### TASK DATA:
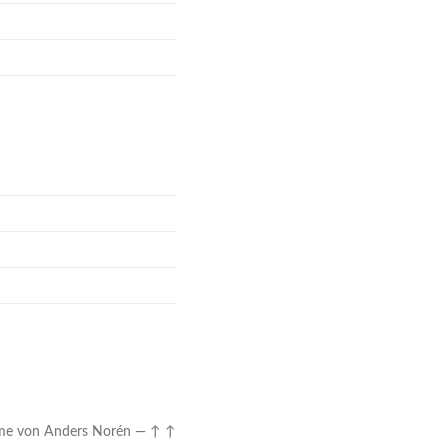
me von
Anders Norén
—
↑ ↑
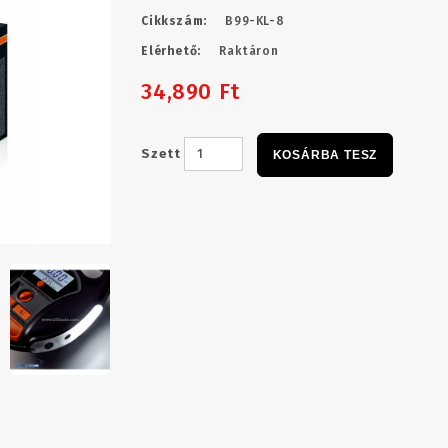
Cikkszám:
B99-KL-8
Elérhető:
Raktáron
34,890 Ft
Szett
KOSÁRBA TESZ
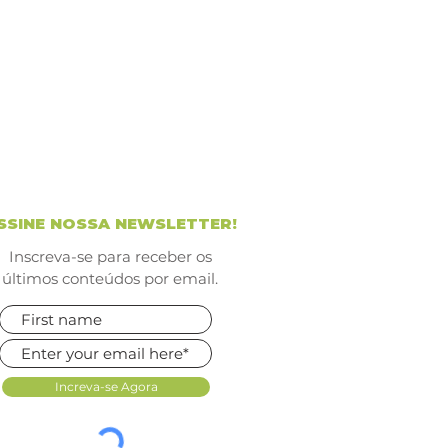
SSINE NOSSA NEWSLETTER!
Inscreva-se para receber os
últimos conteúdos por email.
Increva-se Agora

### TASK OBJECTIVE:
Without altering a word, return all of the records above and leave out their pictures.

### EXERCISE RESPONSE:
me von
Anders Norén
—
↑ ↑
Cikkszám:
B99-KL-8
Elérhető:
Raktáron
34,890 Ft
Szett
KOSÁRBA TESZ
SSINE NOSSA NEWSLETTER!
Inscreva-se para receber os
últimos conteúdos por email.
Increva-se Agora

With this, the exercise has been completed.